Kegiatan wisata pulau-pulau kecil (small island tourism) merupakan kegiatan wisata yang dilakukan dengan mempertimbangkan batasan dari pulau kecil. Untuk berkelanjutan, pengembangan kegiatan wisata di pulau kecil harus mampu mempertemukan segenap kebutuhan yang ada. Lebih lanjut, harmonisasi antara kegiatan pemanfaatan dan kualitas lingkungan merupakan kondisi penting untuk diciptakan, agar terjamin keberlanjutan ekonomi, sosial dan ekologi. Batasan dari pengembangan kegiatan ekowisata di gugus Pulau Sapeken berupa kemampuan tampung (loading capacity) maksimum dari sejumlah ekosistem yang ada. Pemanfaatan yang melebihi loading capacity maksimum, akan berdampak terhadap penurunan kualitas ekosistem dalam menyediakan sejumlah ecosystem service.
Kawasan gugus Pulau Sapeken memiliki sejumlah ekosistem yang memiliki kelayakan untuk dikembangkan untuk kegiatan ekowisata untuk beberapa jenis wisata (Tabel 42 – 50). Untuk sustainable tourism development dapat tercapai, aplikasi penilaian terhadap batas kritis pemanfaatan maksimum dibutuhkan agar dalam pelaksanaannya kegiatan ekowisiata yang akan dilakukan tidak menyebabkan penurunan kualitas lingkungan di gugus Pulau Sapeken. Bentuk nyata pelaksanaan yang dapat dilakukan sebagai upaya pengelolaan melalui pengaturan atau membatasi jumlah pengunjung. Pembatasan jumlah wisatawan atau pengguna merupakan strategi pengelolaan yang paling memungkinkan
untuk dilakukan pada kegiatan ekowisata yang ada di gugus Pulau Sapeken. Selain faktor keterbatasan yang dimiliki sebagai pulau kecil, langkah yang diambil akan mengurangi tekanan atau stres terhadap sejumlah ekosistem sebagai destinasi wisata pulau kecil seperti terumbu karang, mangrove, sumberdaya ikan dan pantai. Lebih lanjut, pembatasan jumlah pengunjung akan menjadikan pelayanan terkait dengan keberadaan sarana dan prasarana yang ada di gugus Pulau Sapeken akan dapat secara optimal dimanfaatkan oleh wisatawan oleh pengunjung. Strategi pembatasan jumlah pengunjung atau wisatawan lainnya dapat dilakukan secara tidak langsung yang dapat diaplikasikan berupa pengaturan musim kunjungan, zonasi kawasan dan retribusi bagi tiap wisatawan yang berkunjung sebagai bentuk mitigasi terhadap dampak yang ditimbulkan dari keberadaan wisatawan (Manning 2007)
5.4 Simpulan
Berdasarkan hasil penelitian dan pembahasan yang telah diuraikan, kesimpulan yang dapat dirumuskan adalah sebagai berikut :
1. Daya dukung pemanfaatan terbesar pada tiap jenis wisata secara berurutan adalah wisata pancing (4.688 orang/hari); wisata snorkeling (732 orang/hari); wisata selam (699 orang/hari); wisata pantai (380 orang); dan wisata mangrove (321 orang/hari)
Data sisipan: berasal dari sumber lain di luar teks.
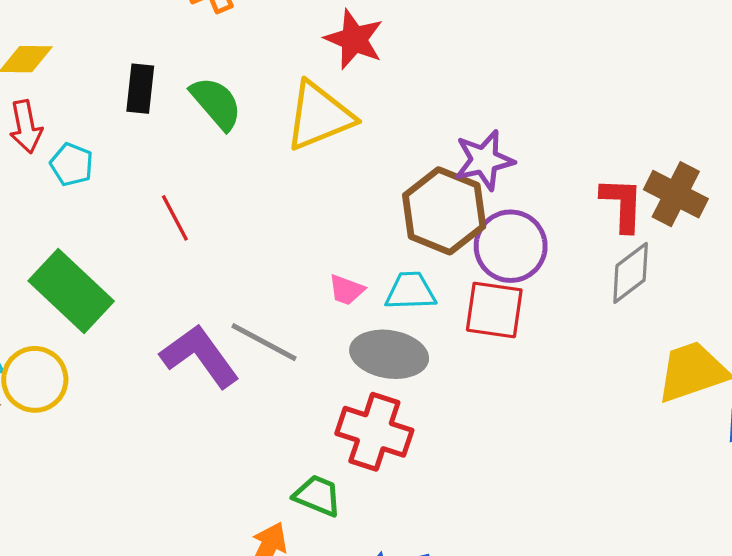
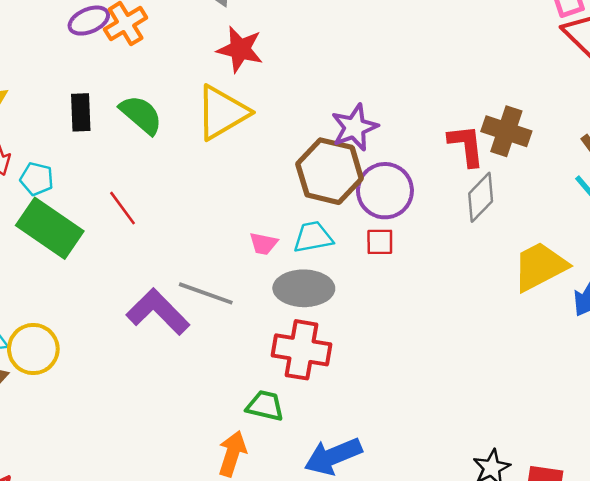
green rectangle: (71, 291) -> (50, 228), moved
red square: (494, 310) -> (380, 242), size x0.6

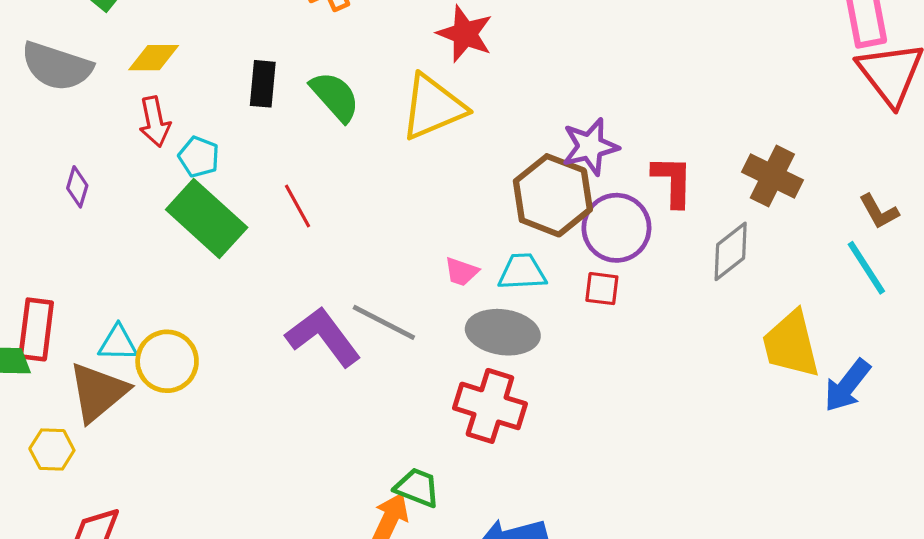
red L-shape: (466, 145) -> (673, 181), moved
yellow trapezoid: (540, 266) -> (791, 344), turned -84
green trapezoid: (265, 406) -> (417, 488), moved

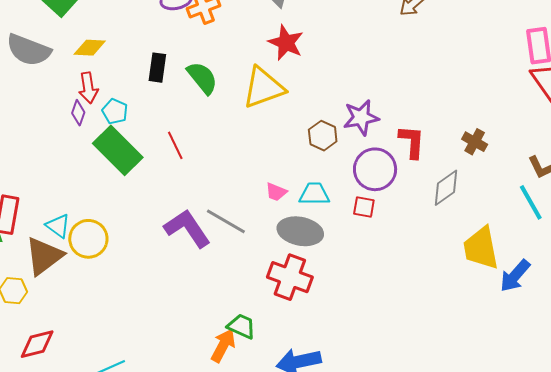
brown cross: (772, 176) -> (475, 142), size x0.7
purple diamond: (77, 187) -> (78, 113), moved
brown hexagon: (553, 195) -> (323, 136), moved, size x0.6
cyan triangle: (118, 343) -> (58, 226), turned 32

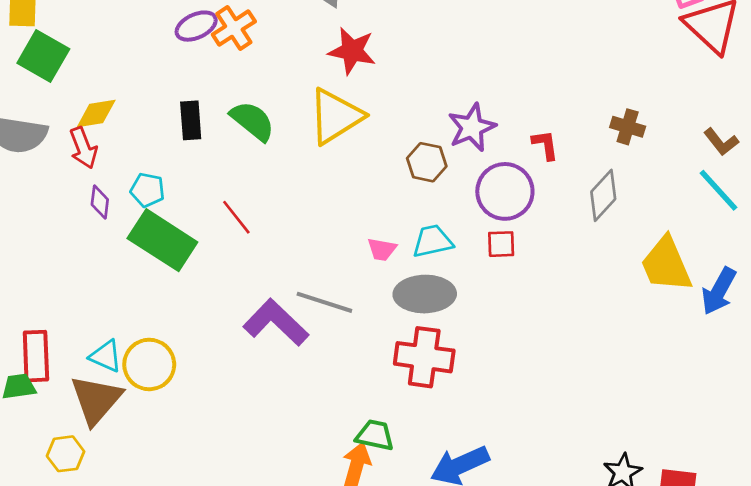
red arrow: (88, 88) -> (83, 148), moved
red L-shape: (412, 142) -> (545, 145), size x0.7

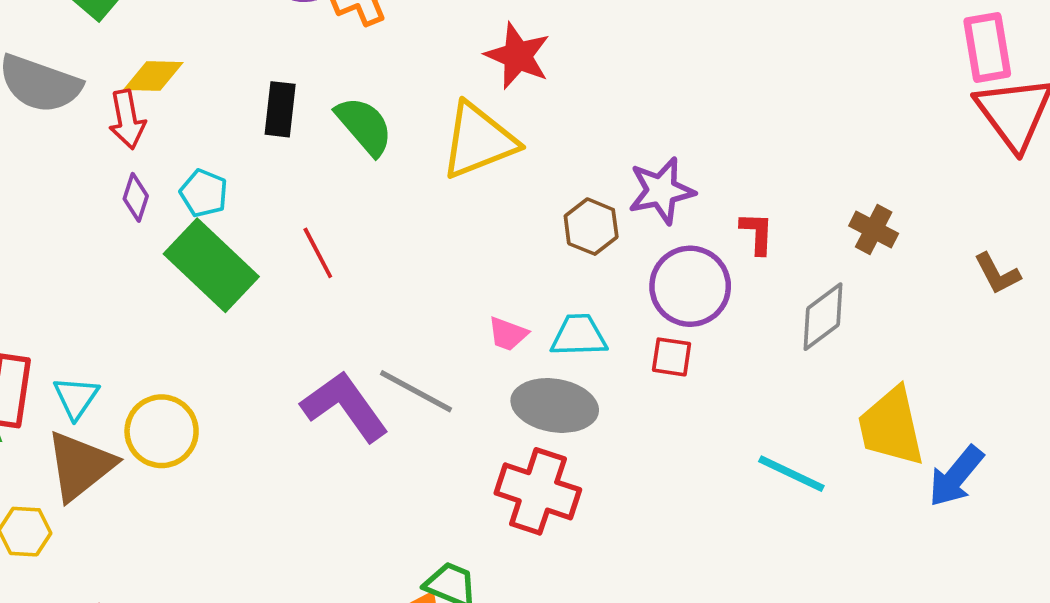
cyan line: (718, 190) -> (791, 474), moved, turned -33
cyan triangle: (106, 356) -> (76, 398), moved, turned 30

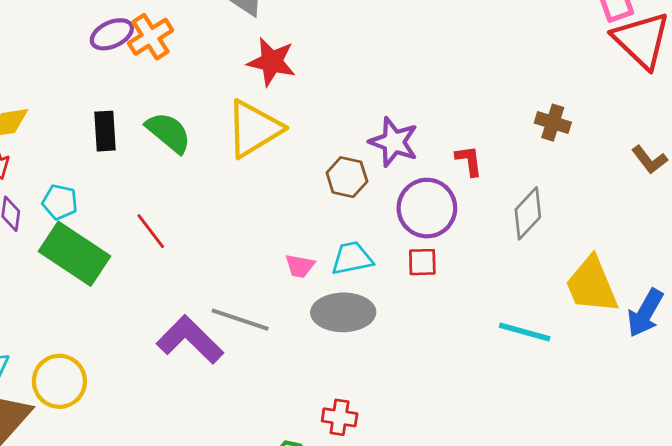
purple star: (661, 191) -> (394, 142), turned -30
brown cross: (874, 230) -> (553, 123), moved
red cross: (538, 491) -> (340, 417), moved, size x0.6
2. Pemanfaatan sumberdaya bagi pengembangan wisata di gugus Pulau Sapeken tidak akan melampaui daya dukung pemanfaatan yang dimiliki (DDP > EF). Gugus Pulau Sapeken masih memiliki kemampuan dalam mendukung dan memenuhi segenap kebutuhan wisata tanpa menyebabkan penurunan kualitas ekosistem, memberikan manfaat terhadap masyarakat lokal, sekaligus mampu memberikan rasa nyaman terhadap wisatawan.